1 • 0 0 0 0 0 0 1 * 1 • 0 0 0 0 0 0 1 ------------------- 0 0 • 0 0 0 0 0 0 1 0 0 0 0 0 0 1 ...lines of zeros... + 0 1 • 0 0 0 0 0 0 1 ----------------------------------- 0 1 • 0 0 0 0 0 1 0 0 0 0 0 0 0 1 +-------------------+-------+ | 0 • 1 0 0 0 0 0 1 | 0 0 1 | * 2 +-------------------+------ +
The double-wide product may need to be shifted right
one bit to alight
the binary point after the most significant bit.
This introduces an extra factor of \( 2 \), which can
be added into the exponent k
.
This case fills out the parallelogram with 1 bits, but it is tedious to carry out by hand.
1 • 1 1 1 1 1 1 1 * 1 • 1 1 1 1 1 1 1 ----------------------------------- 1 1 • 1 1 1 1 1 0 0 0 0 0 0 0 0 1 +-------------------+-------+ | 1 • 1 1 1 1 1 1 0 | 0 0 1 | * 2 +-------------------+------ +
It's easier to see in mathematical form \( ( 2 - 2^{-7} ) * ( 2 - 2^{-7} ) \), where it simplifies to \( 4 - 2^{-5} + 2^{-14} \), and then normalizes to \( (2 - 2^{-6} + 2^{-15}) \times 2 \).
div(x, y)
Floating point division can likewise be carried
out with the binary version of pencil-and-paper
long division. Fast implementations, including
the famous Pentium divide instruction, are discussed
outside this booklet.
The idea is to compute the quotient out to
at least the Round bit. Then, the
Sticky bit is 1
if there
is any nonzero remainder.
A zero divisor is one of the Special Cases that fall outside simple arithmetic. Visit that page for details.
Let's look at \( ( 1 + 2^{-7} ) / ( 1 - 2^{-8} ) \), the number just bigger than \( 1 \) divided by the number just less than \( 1 \).
The quotient is \[ ( 1 + 2^{-7} ) * ( 1 + 2^{-8} + 2^{-16} + 2^{-24} + \cdots ) \] which simplifies to \( 1 + 2^{-7} + 2^{-8} + 2^{-15} + 2^{-16} + \cdots \), with all the trailing terms absorbed into Sitcky.
Most of the quotient bits are zero, so it's not too painful to carry out this division by hand. In any case, the ideal result appears as
+-------------------+-------+ | 1 • 0 0 0 0 0 0 1 | 1 0 1 | +-------------------+------ +
sqrt(x)
and remainder(x, y)
The pencil-and-paper technique for extracting
a square root applies readily to binary
arithmetic, as shown in the
Number Hall.
As with division, the idea is to compute
the root out to
at least the Round bit. Then, the
Sticky bit is 1
if
the radicand has not been reduced
to zero.
The remainder()
operation is different.
Its intermediate value is always exact, but the
number of integer quotient bits computed in order
to arrive at the remainder may be huge.
The previous sections have shown how the computational model presented here, with its ideal intermediate result, is mathematically feasible for the most common operations.

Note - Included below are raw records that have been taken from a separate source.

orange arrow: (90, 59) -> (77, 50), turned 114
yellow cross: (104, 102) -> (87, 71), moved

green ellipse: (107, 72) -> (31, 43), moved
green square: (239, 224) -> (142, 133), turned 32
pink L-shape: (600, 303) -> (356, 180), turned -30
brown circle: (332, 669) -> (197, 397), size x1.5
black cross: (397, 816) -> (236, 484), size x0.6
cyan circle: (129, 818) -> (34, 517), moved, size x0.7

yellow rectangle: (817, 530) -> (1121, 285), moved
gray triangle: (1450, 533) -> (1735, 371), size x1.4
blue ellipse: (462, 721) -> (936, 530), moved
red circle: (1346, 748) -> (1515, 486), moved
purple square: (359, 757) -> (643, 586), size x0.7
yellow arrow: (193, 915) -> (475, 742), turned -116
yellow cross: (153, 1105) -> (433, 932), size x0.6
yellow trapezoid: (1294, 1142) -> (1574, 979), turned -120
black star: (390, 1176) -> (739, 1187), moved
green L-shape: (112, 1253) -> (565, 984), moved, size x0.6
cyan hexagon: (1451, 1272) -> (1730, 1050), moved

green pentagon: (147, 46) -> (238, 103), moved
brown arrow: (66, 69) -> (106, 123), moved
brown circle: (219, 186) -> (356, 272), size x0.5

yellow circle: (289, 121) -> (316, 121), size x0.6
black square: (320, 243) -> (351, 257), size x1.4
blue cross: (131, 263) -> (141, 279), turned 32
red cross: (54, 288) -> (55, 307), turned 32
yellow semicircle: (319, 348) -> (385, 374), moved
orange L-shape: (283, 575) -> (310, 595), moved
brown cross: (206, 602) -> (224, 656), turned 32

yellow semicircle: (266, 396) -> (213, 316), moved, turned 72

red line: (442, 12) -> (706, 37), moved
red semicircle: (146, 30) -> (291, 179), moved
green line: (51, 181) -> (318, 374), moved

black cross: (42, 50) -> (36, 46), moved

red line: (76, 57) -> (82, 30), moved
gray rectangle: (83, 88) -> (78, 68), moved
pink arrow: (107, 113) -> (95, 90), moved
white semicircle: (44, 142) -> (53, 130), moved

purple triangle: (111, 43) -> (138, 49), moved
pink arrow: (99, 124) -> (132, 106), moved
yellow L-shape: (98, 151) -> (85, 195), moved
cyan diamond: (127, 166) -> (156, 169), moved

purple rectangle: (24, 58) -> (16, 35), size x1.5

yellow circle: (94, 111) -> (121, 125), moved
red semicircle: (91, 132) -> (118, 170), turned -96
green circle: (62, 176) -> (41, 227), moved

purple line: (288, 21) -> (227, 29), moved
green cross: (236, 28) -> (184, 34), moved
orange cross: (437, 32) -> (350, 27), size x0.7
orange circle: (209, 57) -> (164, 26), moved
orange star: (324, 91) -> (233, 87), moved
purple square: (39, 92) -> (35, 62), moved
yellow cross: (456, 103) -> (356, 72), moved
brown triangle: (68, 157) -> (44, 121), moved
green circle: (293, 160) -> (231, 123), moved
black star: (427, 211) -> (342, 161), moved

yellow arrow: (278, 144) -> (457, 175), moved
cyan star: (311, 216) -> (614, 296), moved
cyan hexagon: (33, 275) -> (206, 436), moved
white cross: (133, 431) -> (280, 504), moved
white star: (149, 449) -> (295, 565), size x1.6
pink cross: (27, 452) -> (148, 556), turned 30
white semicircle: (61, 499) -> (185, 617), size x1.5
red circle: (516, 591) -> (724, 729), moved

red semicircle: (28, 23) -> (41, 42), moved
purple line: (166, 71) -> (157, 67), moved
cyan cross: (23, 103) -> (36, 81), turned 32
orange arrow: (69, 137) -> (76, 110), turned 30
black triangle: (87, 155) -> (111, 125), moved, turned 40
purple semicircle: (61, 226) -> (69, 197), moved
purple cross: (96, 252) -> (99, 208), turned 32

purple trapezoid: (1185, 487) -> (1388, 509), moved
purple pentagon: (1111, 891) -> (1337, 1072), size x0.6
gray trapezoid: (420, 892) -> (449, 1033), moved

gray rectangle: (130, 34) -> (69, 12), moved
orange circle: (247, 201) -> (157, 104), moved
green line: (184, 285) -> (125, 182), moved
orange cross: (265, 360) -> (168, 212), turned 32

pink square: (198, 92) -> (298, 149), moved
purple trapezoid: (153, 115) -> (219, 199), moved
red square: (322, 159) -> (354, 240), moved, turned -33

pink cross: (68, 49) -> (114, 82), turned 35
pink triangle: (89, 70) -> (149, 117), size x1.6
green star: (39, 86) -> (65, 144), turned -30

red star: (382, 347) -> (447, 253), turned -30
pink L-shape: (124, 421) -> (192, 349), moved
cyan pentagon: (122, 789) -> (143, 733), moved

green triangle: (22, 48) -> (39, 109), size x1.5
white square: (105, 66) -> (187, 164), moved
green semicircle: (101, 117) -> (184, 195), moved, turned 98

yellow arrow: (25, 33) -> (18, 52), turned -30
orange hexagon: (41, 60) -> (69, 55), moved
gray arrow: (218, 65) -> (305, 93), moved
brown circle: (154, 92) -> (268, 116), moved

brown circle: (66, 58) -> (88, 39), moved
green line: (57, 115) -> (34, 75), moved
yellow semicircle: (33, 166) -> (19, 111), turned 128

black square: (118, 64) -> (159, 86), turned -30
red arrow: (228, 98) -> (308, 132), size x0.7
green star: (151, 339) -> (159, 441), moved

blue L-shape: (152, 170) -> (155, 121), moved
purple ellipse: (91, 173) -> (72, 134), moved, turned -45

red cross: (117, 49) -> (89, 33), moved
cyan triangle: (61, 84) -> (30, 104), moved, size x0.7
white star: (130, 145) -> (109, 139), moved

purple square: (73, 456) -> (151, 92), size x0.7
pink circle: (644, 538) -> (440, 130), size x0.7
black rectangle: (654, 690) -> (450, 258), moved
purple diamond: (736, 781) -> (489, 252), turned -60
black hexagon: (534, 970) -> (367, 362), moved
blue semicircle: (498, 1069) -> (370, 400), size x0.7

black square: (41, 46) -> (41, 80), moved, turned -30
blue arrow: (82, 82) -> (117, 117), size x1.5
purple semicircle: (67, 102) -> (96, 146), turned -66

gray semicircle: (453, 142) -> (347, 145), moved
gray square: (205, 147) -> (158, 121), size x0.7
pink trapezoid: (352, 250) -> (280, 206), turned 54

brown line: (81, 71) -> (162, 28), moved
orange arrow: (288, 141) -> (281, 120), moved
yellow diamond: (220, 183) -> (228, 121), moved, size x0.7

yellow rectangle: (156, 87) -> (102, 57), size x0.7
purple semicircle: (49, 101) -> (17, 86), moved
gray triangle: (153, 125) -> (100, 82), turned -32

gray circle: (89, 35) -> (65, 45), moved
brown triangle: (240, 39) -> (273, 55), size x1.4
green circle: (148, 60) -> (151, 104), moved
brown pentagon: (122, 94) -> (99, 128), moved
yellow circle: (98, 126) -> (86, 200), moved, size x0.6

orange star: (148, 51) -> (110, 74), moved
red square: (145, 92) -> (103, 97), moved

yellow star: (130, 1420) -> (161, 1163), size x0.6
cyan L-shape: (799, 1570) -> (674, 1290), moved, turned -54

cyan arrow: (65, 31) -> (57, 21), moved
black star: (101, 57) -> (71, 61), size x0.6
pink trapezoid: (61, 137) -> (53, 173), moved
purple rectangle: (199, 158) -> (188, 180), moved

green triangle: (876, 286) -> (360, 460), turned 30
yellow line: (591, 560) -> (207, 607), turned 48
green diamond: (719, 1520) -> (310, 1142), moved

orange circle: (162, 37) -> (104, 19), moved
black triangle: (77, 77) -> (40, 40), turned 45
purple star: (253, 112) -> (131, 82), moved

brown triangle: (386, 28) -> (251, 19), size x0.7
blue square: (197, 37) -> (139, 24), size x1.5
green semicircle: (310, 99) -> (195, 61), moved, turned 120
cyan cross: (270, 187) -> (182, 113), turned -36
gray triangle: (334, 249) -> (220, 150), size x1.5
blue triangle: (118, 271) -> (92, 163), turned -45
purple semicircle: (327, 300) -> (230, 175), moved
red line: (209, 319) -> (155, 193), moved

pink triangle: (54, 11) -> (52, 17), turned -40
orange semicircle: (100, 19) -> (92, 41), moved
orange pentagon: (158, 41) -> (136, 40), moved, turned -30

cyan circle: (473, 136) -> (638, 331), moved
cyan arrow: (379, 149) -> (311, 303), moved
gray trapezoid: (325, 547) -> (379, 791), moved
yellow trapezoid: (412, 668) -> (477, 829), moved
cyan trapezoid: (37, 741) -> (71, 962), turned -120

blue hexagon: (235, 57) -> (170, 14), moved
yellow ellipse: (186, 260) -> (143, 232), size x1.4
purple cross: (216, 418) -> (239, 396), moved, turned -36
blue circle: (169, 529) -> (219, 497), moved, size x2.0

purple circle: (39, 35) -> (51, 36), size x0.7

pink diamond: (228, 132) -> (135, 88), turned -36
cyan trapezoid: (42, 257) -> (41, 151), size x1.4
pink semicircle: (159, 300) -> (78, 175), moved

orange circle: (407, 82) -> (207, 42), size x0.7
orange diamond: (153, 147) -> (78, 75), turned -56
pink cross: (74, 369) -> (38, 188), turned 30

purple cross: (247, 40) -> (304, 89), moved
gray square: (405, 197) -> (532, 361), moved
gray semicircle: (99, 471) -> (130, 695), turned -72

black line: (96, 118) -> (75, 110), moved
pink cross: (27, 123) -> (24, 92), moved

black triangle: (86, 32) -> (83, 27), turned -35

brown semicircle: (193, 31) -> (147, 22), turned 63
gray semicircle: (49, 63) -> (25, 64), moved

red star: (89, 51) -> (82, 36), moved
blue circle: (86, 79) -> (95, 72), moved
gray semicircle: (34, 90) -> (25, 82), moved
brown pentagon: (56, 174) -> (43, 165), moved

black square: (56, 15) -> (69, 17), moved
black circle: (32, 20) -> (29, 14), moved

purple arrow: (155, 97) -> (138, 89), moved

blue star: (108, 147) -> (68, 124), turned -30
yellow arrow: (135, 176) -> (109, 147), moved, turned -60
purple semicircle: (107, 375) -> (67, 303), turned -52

The situation for the transcendental functions is more complicated, so the requirement for correctly-rounded results rarely applies. Computing extra-precise intermediate values may be too expensive. In any case, there is the Table-Maker's Dilemma: that near half-way cases will arise, requiring many extra significant bits to resolve. (See two papers by W. Kahan in the Library, for example.)